[Collected data]
=======

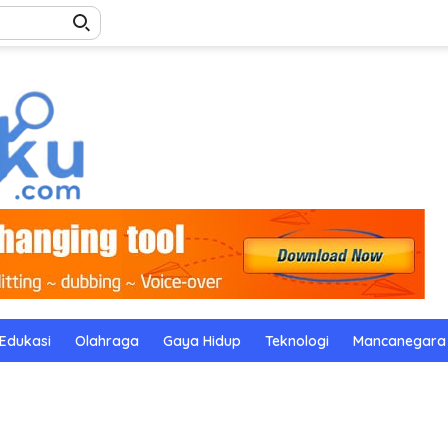
Edukasi
Olahraga
Gaya Hidup
Teknologi
Mancanegara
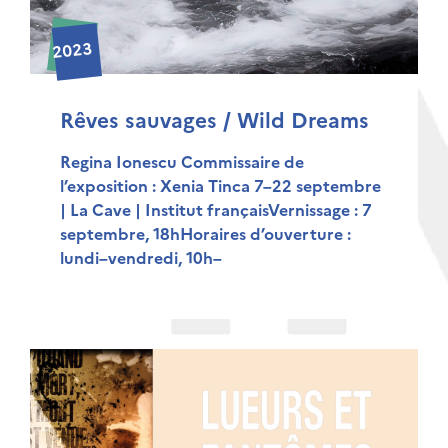
2023
Rêves sauvages / Wild Dreams
Regina Ionescu Commissaire de
l’exposition : Xenia Tinca 7–22 septembre
| La Cave | Institut françaisVernissage : 7
septembre, 18hHoraires d’ouverture :
lundi–vendredi, 10h–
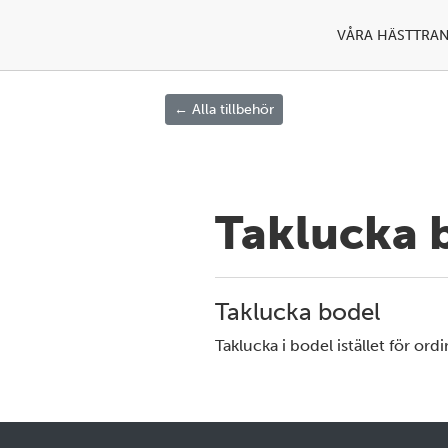
VÅRA HÄSTTRA
← Alla tillbehör
Taklucka 
Taklucka bodel
Taklucka i bodel istället för ordi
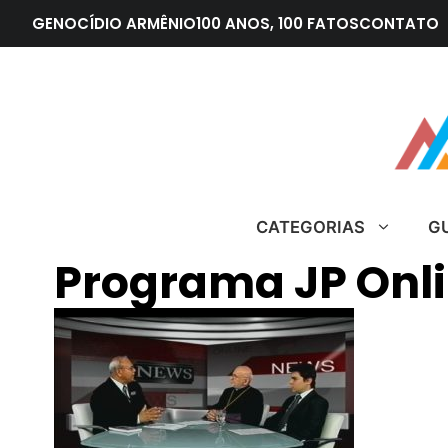
Pular
GENOCÍDIO ARMÊNIO
100 ANOS, 100 FATOS
CONTATO
para
o
conteúdo
CATEGORIAS
G
Programa JP Onl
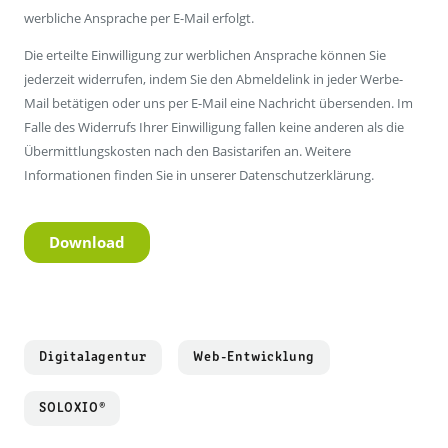
Digitalagentur
Web-Entwicklung
SOLOXIO®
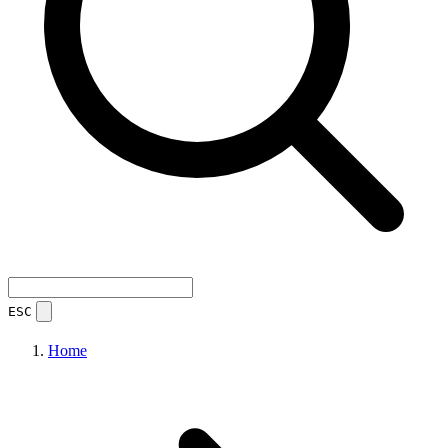
ESC
Home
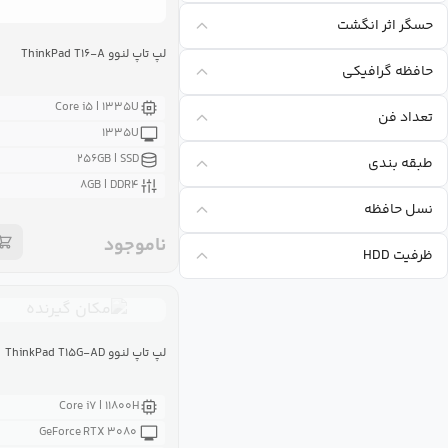
حسگر اثر انگشت
لپ تاپ لنوو ThinkPad T۱۶-A
حافظه گرافیکی
Core i۵ | ۱۳۳۵U
تعداد فن
۱۳۳۵U
۲۵۶GB | SSD
طبقه بندی
۸GB | DDR۴
نسل حافظه
ناموجود
ظرفیت HDD
لپ تاپ لنوو ThinkPad T۱۵G-AD
Core i۷ | ۱۱۸۰۰H
GeForce RTX ۳۰۸۰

=======

THE TASK: Leaving the pictures out, transcribe the entries above exactly as written.

SOLVED PROBLEM:
Edukasi
Olahraga
Gaya Hidup
Teknologi
Mancanegara
2023
Rêves sauvages / Wild Dreams
Regina Ionescu Commissaire de
l’exposition : Xenia Tinca 7–22 septembre
| La Cave | Institut françaisVernissage : 7
septembre, 18hHoraires d’ouverture :
lundi–vendredi, 10h–
VÅRA HÄSTTRA
← Alla tillbehör
Taklucka 
Taklucka bodel
Taklucka i bodel istället för ordi
Pular
GENOCÍDIO ARMÊNIO
100 ANOS, 100 FATOS
CONTATO
para
o
conteúdo
CATEGORIAS
G
Programa JP Onl
Digitalagentur
Web-Entwicklung
SOLOXIO®
ESC
Home
حسگر اثر انگشت
لپ تاپ لنوو ThinkPad T۱۶-A
حافظه گرافیکی
Core i۵ | ۱۳۳۵U
تعداد فن
۱۳۳۵U
۲۵۶GB | SSD
طبقه بندی
۸GB | DDR۴
نسل حافظه
ناموجود
ظرفیت HDD
لپ تاپ لنوو ThinkPad T۱۵G-AD
Core i۷ | ۱۱۸۰۰H
GeForce RTX ۳۰۸۰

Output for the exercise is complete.